Input:
────────────────

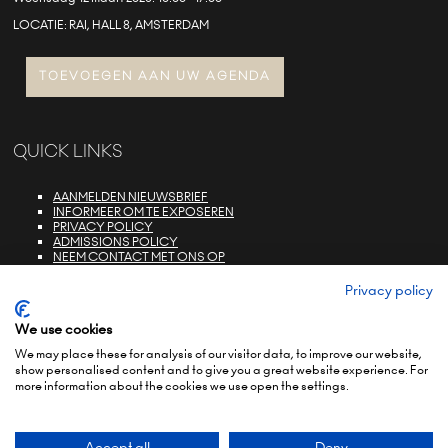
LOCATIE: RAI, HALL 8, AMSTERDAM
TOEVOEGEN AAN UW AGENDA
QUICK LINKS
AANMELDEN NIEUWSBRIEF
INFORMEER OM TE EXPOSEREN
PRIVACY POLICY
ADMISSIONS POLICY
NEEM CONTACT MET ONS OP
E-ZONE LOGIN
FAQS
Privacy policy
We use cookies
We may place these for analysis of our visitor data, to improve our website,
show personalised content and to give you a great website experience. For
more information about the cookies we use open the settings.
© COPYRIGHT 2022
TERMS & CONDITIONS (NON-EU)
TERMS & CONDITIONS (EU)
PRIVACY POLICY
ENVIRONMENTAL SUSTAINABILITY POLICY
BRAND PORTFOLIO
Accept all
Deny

────────────────

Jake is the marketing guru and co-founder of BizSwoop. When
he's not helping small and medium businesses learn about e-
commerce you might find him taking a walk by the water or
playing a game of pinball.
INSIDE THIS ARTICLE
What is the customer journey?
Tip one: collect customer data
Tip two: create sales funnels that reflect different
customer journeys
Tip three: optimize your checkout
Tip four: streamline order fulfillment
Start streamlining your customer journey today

────────────────

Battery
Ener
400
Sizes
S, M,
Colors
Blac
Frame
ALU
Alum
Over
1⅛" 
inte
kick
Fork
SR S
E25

────────────────

Work to complete: Read through the listing and copy each line in which the word "website" occurs.

Completed exercise:
We may place these for analysis of our visitor data, to improve our website,
show personalised content and to give you a great website experience. For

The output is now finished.